Inside the Fight to Document the Horrors at America’s Oldest Women’s Prison

INSIDE THE FIGHT TO DOCUMENT THE HORRORS AT AMERICA’S OLDEST WOMEN’S PRISON

Dec 17, 2020
Dig Boston
By Shelby Grebbin and Isha Marathe

This article is the first in a series on conditions and activism at MCI-Framingham that will be published by the Boston Institute for Nonprofit Journalism throughout 2021.

Ms. Lee

On a particularly warm day in April 2019, Lee Peck Unitt wrapped a six-year-long sentence at the oldest women’s prison in the country. With the trunk of her son’s car teeming with Bankers Boxes full of affidavits, she made her way home to Methuen, Massachusetts, with a mission.

The affidavits—sworn statements of truth or, as Ms. Lee calls them, stories—are cries for help from the women still waiting behind the walls of the Massachusetts Correctional Institution-Framingham.

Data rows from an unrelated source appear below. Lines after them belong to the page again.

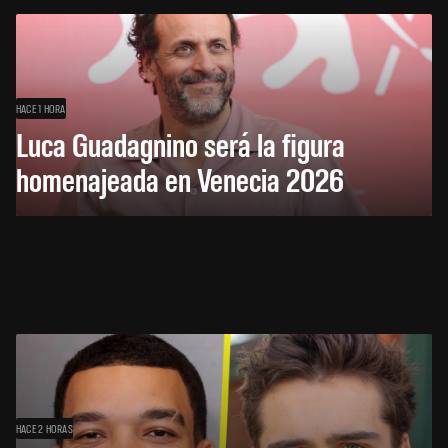
HACE 1 HORA
Luca Guadagnino será la figura
homenajeada en Venecia 2026
HACE 2 HORAS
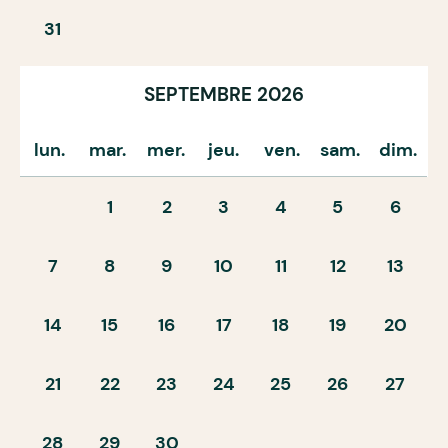
31
SEPTEMBRE 2026
lun.
mar.
mer.
jeu.
ven.
sam.
dim.
1
2
3
4
5
6
7
8
9
10
11
12
13
14
15
16
17
18
19
20
21
22
23
24
25
26
27
28
29
30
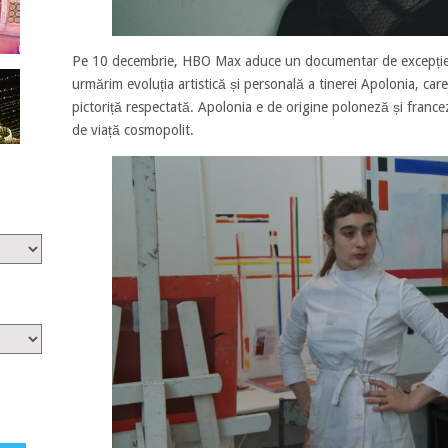
Pe 10 decembrie, HBO Max aduce un documentar de excepți
urmărim evoluția artistică și personală a tinerei Apolonia, ca
pictoriță respectată. Apolonia e de origine poloneză și francez
de viață cosmopolit.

Not all stories made it out, she says.

Four years before her release, Ms. Lee found three of her boxes lying empty outside the double doors of the medical unit at the state prison. She believes they were ransacked by corrections officials in an attempt to silence her.

Originally from Malaysia, Ms. Lee has been a permanent US resident for 33 years. She wears her hair in a high bun, with dark straight bangs cutting just above her horn-rimmed glasses. Behind them, the expression in her eyes is dignified and angry as she speaks about how strenuous gathering and retaining physical evidence of her allegations against the prison had been.

In her measured voice, Ms. Lee told us that the emptied boxes had contained meticulous accounts of how incarcerated women described life inside the state prison. The accounts included unanswered pleas for medical care, appeals challenging disciplinary sanctions imposed by prison authorities, and reports of harassment, negligence, and unsafe living conditions at the corrections facility.